Pemanfaatan kecerdasan buatan (artificial intelligence/AI) dinilai bisa meningkatkan efektivitas dan efisiensi penggalangan dana (fundraising) oleh lembaga-lembaga filantropi di Indonesia. Salah satu keuntungannya, mengidentifikasi preferensi dan minat donor potensial lantaran AI membantu personalisasi pesan dan membuat konten yang relevan serta menarik.
CEO Resolve Asia dan praktisi fundraising profesional, Maitra Widiantini, menyampaikan, optimasi AI dalam dunia penggalangan dana meliputi tiga hal. Pertama, pengembangan dan penajaman strategi fundraising.
"Lembaga menerapkan alat analisis data untuk memvisualisasikan data donor, tren penggalangan dana, dan preferensi donor potensial dalam merancang strategi yang lebih cerdas dan menarik," ujarnya dalam webinar "Adaptasi Strategi Fundraising di Era Artificial Intelligence", yang diinisiasi Resolve Asia dan Friendraising.ID serta melibatkan Rumah Zakat dan CenAIang, Kamis (8/6).
Dicontohkannya dengan pengalamannya menyusun strategi dan memperluas target pasar. Dengan memanfaatkan BARD, salah satu alat AI, Maitra memperoleh pendapat kedua tentang strategi yang perlu disusun guna memperkaya dan melengkapi konsep dasar sudah dimiliki.
Kedua, AI memungkinkan peningkatan donasi atau memperbesar peluang pendanaan melalui pengayaan konten, penatalayanan (stewardship) donor, serta prediksi dan analisis donasi. Ketiga, optimasi penggunaan sumber daya penggalangan dana. "Dengan AI, lembaga didorong untuk meningkatkan efisiensi dan kapasitas kerja," kata Maitra.
CEO CEN(AI)ANG sekaligus praktisi AI, Brilliant Yotenega, menambahkan, kian banyak pemanfaatan AI di berbagai bidang. Dicontohkannya dengan perangkat lunak ChatGPT, yang mencapai 1 juta pengguna (user) dalam 5 hari sejak dirilis pada November 2022.

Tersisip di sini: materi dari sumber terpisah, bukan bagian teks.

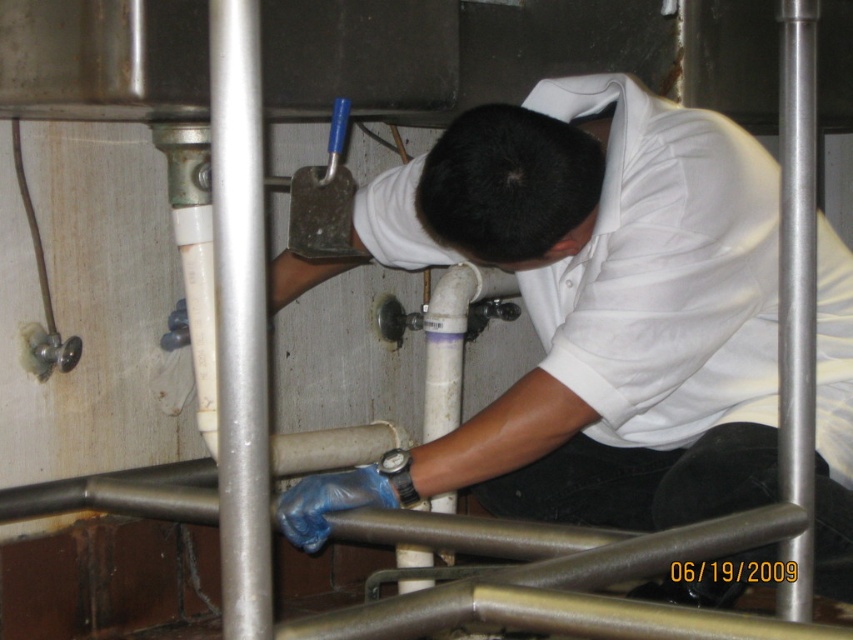 You are an engineer inspecting the industrial setup. There is a point marked at coordinates [241,317]. What object is located at this point?

The point at coordinates [241,317] marks the brushed metal pipe at center left.

You are a safety inspector checking the workspace of the person working under the metallic structure. The coordinates of the white matte shirt at center are point (592, 308). Based on the coordinates, is the white matte shirt at center located in the center of the image?

The white matte shirt at center is represented by point (592, 308), which is very close to the center coordinates of an image, so yes, the white matte shirt at center is located in the center of the image.

You are a safety inspector assessing the workspace. You notice the white matte shirt at center and the brushed metal pipe at center right. Which object is closer to your current position?

The white matte shirt at center is closer to your current position because it is further to the viewer than the brushed metal pipe at center right, meaning it appears nearer in the visual perspective. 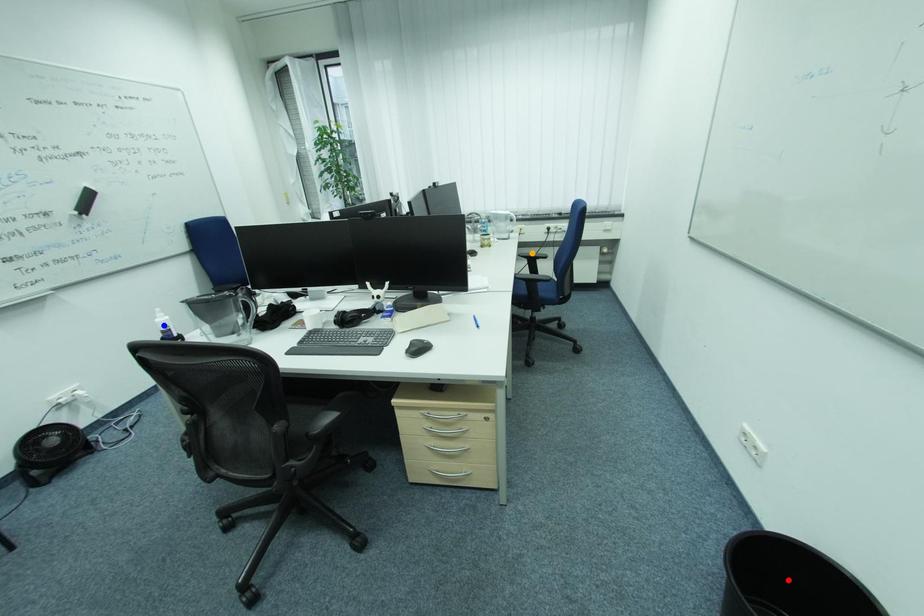 Order these from nearest to farthest:
1. orange point
2. blue point
3. red point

Ega, sapaannya, berpendapat, kehadiran AI juga mengubah pola hidup masyarakat karena multifungsi. "Mulai sebagai asisten virtual, otomatisasi industri dan robotika, pencarian daring dan rekomendasi produk, kendaraan otonom, pengelolaan natural language dan terjemahan, pengenalan wajah dan deteksi emosi, hingga perawatan kesehatan serta diagnosis medik."

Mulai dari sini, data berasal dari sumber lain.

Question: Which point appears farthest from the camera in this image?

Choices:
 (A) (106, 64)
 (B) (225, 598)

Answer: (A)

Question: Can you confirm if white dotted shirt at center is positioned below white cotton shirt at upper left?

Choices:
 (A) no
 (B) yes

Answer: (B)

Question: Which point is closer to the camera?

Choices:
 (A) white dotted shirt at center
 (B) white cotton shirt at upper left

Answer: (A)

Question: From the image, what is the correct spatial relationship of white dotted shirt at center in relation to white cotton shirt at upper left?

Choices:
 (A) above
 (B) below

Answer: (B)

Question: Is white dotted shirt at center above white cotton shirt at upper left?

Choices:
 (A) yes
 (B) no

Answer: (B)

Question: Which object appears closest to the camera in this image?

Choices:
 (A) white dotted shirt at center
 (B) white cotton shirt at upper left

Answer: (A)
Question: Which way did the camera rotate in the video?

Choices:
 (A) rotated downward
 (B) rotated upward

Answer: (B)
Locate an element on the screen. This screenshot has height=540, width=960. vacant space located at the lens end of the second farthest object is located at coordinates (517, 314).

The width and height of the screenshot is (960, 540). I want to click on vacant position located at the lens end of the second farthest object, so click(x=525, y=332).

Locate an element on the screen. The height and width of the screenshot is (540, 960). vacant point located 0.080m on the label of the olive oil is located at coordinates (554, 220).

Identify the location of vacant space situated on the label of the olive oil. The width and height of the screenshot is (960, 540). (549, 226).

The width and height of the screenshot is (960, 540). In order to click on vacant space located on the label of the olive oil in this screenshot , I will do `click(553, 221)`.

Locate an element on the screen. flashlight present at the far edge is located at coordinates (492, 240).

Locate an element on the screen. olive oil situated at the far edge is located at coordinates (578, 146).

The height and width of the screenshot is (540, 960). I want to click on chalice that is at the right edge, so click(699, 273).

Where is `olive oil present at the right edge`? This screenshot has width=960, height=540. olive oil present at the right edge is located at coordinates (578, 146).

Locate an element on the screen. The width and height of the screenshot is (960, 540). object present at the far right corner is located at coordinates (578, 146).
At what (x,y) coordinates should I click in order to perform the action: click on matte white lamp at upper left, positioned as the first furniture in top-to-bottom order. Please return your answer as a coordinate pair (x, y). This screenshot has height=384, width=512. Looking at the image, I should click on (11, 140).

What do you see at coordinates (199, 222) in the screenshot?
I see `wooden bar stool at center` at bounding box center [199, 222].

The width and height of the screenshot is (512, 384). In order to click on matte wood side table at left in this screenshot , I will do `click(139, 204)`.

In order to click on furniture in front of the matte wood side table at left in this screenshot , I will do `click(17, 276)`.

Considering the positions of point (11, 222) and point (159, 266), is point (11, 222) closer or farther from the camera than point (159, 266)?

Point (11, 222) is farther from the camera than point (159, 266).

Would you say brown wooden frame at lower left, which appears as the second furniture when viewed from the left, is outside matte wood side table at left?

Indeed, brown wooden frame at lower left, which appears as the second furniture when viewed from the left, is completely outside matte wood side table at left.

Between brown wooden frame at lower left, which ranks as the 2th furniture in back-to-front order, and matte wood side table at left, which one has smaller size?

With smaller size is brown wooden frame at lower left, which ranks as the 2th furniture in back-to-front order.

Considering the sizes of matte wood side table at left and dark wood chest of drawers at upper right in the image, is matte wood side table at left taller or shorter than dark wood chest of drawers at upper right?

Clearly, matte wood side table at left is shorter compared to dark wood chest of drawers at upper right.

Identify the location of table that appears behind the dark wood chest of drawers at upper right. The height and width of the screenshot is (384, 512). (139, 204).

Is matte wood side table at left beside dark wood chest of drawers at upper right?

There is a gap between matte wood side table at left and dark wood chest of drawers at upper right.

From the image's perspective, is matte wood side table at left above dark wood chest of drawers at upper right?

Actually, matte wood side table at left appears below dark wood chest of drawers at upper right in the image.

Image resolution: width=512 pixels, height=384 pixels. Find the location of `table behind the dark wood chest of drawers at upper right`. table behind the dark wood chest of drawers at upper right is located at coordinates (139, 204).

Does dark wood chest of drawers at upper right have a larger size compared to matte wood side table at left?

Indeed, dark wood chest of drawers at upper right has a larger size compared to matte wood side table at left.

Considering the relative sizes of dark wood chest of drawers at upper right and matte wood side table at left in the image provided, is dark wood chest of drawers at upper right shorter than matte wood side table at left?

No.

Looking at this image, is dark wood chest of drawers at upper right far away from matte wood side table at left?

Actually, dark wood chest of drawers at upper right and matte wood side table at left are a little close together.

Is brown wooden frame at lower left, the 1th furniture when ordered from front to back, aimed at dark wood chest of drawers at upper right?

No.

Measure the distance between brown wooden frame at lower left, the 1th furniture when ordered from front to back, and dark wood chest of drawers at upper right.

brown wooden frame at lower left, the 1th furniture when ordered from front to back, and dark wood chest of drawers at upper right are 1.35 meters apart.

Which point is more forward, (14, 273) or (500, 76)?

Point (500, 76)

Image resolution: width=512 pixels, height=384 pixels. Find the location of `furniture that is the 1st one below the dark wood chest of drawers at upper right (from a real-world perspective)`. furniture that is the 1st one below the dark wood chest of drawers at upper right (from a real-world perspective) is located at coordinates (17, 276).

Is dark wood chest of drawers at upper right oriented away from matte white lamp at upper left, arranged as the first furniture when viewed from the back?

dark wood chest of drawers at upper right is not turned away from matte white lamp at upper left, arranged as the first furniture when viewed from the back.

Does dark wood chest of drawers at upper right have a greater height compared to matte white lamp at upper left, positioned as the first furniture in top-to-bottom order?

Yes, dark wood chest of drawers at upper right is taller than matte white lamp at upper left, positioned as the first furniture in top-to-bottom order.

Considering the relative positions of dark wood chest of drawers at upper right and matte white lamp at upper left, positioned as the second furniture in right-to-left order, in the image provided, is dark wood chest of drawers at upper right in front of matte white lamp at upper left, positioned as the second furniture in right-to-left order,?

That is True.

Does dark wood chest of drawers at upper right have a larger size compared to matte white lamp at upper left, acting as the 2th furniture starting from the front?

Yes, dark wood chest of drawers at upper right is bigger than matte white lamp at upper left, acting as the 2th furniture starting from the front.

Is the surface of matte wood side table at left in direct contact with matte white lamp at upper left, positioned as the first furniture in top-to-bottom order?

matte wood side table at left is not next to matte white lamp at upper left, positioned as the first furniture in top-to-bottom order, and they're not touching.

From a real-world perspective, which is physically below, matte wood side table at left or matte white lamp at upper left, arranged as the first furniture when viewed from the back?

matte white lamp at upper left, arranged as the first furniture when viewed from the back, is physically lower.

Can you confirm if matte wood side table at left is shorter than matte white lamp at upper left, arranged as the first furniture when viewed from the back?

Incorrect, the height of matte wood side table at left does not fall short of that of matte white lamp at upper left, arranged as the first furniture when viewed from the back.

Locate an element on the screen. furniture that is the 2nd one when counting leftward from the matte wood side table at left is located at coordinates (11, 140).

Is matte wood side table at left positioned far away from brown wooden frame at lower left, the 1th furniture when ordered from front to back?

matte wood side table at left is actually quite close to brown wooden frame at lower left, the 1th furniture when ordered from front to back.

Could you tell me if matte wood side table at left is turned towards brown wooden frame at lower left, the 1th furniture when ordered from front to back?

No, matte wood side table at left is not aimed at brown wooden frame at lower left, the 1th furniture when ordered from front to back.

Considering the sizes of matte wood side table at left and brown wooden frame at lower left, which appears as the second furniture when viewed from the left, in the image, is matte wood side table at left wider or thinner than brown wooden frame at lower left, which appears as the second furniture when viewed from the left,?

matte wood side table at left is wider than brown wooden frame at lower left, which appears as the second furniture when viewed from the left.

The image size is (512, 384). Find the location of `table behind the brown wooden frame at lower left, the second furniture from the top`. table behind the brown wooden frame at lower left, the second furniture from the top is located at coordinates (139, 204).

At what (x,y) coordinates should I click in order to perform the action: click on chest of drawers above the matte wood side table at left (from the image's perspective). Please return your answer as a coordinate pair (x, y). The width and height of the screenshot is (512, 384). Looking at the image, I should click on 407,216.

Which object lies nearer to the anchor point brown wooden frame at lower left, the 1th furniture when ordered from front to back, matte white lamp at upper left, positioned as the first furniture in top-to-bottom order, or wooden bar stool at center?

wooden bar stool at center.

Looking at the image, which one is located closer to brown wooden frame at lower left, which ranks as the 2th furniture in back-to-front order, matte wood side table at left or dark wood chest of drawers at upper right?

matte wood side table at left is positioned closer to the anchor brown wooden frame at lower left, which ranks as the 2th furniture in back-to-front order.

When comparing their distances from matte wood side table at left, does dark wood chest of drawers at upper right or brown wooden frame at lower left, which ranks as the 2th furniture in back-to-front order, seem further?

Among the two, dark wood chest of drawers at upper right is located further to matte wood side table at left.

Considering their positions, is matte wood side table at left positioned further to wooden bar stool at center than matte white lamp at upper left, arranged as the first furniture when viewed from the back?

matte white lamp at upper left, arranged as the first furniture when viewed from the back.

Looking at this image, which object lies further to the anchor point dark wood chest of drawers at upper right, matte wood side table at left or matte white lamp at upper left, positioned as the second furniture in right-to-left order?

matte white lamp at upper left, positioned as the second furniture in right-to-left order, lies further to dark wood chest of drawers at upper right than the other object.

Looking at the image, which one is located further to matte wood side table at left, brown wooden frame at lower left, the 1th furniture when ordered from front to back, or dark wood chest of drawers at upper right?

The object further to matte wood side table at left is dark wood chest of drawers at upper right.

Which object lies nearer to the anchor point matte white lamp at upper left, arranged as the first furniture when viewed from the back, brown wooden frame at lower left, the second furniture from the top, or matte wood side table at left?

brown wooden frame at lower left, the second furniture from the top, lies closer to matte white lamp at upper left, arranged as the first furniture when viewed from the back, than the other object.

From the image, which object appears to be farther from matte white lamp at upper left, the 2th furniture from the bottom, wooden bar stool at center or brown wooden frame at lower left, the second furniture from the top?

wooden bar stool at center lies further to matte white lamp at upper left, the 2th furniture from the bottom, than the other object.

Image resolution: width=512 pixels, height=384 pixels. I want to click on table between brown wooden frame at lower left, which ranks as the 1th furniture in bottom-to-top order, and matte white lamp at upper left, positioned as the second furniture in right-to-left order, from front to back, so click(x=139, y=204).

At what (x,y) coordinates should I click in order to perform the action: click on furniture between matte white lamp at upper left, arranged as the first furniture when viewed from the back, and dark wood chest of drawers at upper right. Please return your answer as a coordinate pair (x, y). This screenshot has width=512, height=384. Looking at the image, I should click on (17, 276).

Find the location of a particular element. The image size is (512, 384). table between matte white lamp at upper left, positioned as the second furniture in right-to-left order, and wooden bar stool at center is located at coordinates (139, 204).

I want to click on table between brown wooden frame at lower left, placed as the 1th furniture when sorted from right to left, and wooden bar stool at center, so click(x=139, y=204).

Di sisi lain, penggunaan AI juga memunculkan diskursus aspek etika, seperti penggunaan gambar/video yang memanipulasi emosi, tak menghormati preferensi dan keinginan donor, pelanggaran privasi, penggunaan data donor tanpa izin, serta masalah transparansi dan akuntabilitas. "Semua itu," sambungnya, "bermuara pada keharusan adanya pengawasan dan pengendalian dalam pemanfaatan AI."
Sementara itu, CEO Rumah Zakat, Irvan Nugraha, berpendapat, setidaknya 4 manfaat AI berdasarkan pengalaman pihaknya. Yakni, personalisasi dan kecocokan donor, model prediksi donor dan alur penatalayanan donatur yang terotomatisasi, philanthropy advising, serta kampanye penggalangan dana secara daring.
Rumah Zakat, ungkapnya, menggunakan aplikasi CDP (Customer Data Platform)-ZAMS 2.0 untuk rekomendasi dan segmentasi donatur yang jumlahnya mencapai 600.000 orang. "Rumah Zakat juga memiliki fundraising information system yang melibatkan AI, yang amat membantu dalam mempercepat penyajian data serta laporan harian."
Untuk merespons pertanyaan dan kebutuhan pelanggan, Rumah Zakat menggunakan chatbot. Selain itu, tim pemasaran (marketing) memanfaatkan ChatGPT dan Bing untuk menggali ide konten dan pengembangannya.